◆ ACTIVITY:
Isolate every line in the records below with "Pour" in it.

◆ EXTRACTED MATERIAL:

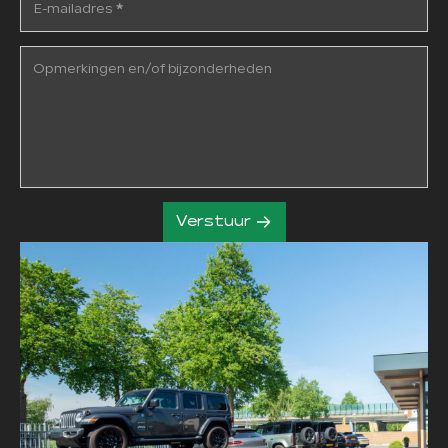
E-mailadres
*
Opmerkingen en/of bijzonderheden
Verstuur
--
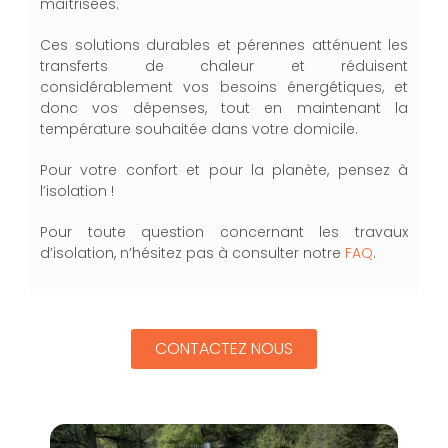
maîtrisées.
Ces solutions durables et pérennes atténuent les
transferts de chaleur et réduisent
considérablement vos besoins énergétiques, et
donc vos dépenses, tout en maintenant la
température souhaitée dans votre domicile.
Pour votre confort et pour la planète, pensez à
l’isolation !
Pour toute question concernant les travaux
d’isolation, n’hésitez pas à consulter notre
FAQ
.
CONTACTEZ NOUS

◆ EXERCISE OUTPUT:
Pour votre confort et pour la planète, pensez à
Pour toute question concernant les travaux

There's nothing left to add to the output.